Palace spokeswoman can’t confirm Puno was ordered to secure Robredo’s documentsBy TJ Burgonio
Philippine Daily Inquirer
MANILA, Philippines—Malacañang on Saturday could not confirm that President Benigno Aquino indeed ordered Interior Undersecretary Rico Puno to secure Interior Secretary Jesse Robredo’s apartment and offices hours after his plane crashed in the waters off Masbate City on August 18.
Superintendent Oliver Tanseco, one of the police officers who accompanied Puno when he reportedly tried to get into Robredo’s apartment, said Aquino ordered Puno to “lock down” Robredo’s apartment and offices on the night of August 18 following the crash.
“I don’t have that information,” Abigail Valte, one of the President’s spokespersons, said in a text message when asked to confirm Tanseco’s statement. “I know that the order was given to secure the offices only.”
Justice Secretary Leila de Lima had ordered that documents in Robredo’s condominium unit in Quezon City as well as his office be secured at the request of Robredo’s wife, lawyer Maria Elena “Leni” Robredo, on August 20 and 21.
“I have no personal knowledge of that,” Budget Secretary Florencio Abad, senior political adviser to the President, said when sought for confirmation of Tanseco’s statement.
De Lima did not return calls.
Malacañang declined comment on an ABS-CBN News report that Puno, Aquino’s shooting range buddy, tried to get into Robredo’s apartment and offices at the Department of Interior and Local Government, and the National Police Commission to get papers about an investigation involving him and police officials.
Strategic Communication Secretary Ricky Carandang last Friday confirmed that Robredo was investigating sensitive matters at the time of his death, but he declined to say if the investigation involved Puno.
Tanseco said that on the night of August 18 the President called Puno when the latter arrived at the White House in Camp Crame, the quarters of the national police chief that served as a command post for the search for Robredo, and issued the order.
In compliance with the President’s order “to lock down all the offices and personal belongings” of the missing interior secretary, Puno and police officers went to Robredo’s apartment and office the next day to relay the order, Tanseco said.
A Malacañang official, who asked not to be identified by name because he was not authorized to speak on the matter, said Tanseco’s statement did not seem to jibe with De Lima’s order to secure Robredo’s documents.
The official wondered why De Lima would have Robredo’s documents secured if Puno’s team had been ordered earlier to secure them.

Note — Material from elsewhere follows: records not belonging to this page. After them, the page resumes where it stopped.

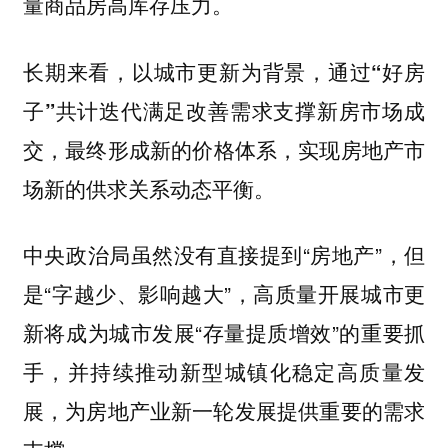
量商品房高库存压力。
长期来看，以城市更新为背景，
通过“好房
子”共计迭代满足改善需求支撑新房市场成
，最终形成新的价格体系，实现房地产市
交
场新的供求关系动态平衡。
中央政治局虽然没有直接提到“房地产”，但
是“字越少、影响越大”，高质量开展城市更
新将成为城市发展“存量提质增效”的重要抓
手，并持续推动新型城镇化稳定高质量发
展，为房地产业新一轮发展提供重要的需求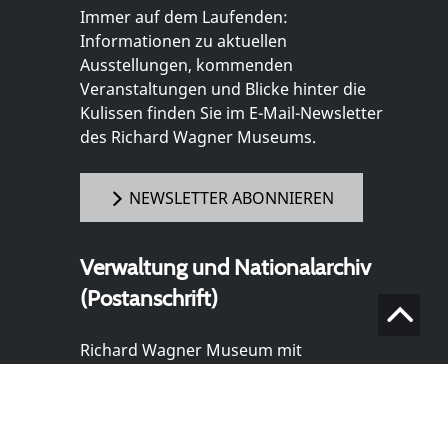
Immer auf dem Laufenden:
Informationen zu aktuellen
Ausstellungen, kommenden
Veranstaltungen und Blicke hinter die
Kulissen finden Sie im E-Mail-Newsletter
des Richard Wagner Museums.
NEWSLETTER ABONNIEREN
Verwaltung und Nationalarchiv
(Postanschrift)
Richard Wagner Museum mit
Nationalarchiv der Richard-Wagner-
Stiftung
Wahnfriedstraße 2
95444 Bayreuth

The official said De Lima’s order was prompted by a request from Leni Robredo, who had been alerted by the household help that some people wanted to get into the apartment.
“Someone’s lying,” the official said.
Another Malacañang official, who also asked not to be named, said Tanseco’s claim that Puno had gone to Robredo’s apartment on the President’s order was more plausible.
“He won’t do that without an order from the President. Why would he log his name?” the official said, expressing doubt that Puno would do things that would destroy his relationship with the President. “He’s very trusted by the President. They go a long way.”
As to why Puno has chosen to keep quiet, he said: “He’s secure in the trust of the President.”
Aquino has appointed Manuel Roxas II as the new interior secretary. But until his nomination is confirmed by the Commission on Appointments, Executive Secretary Paquito Ochoa is officer in charge of the Department of Interior and Local Government.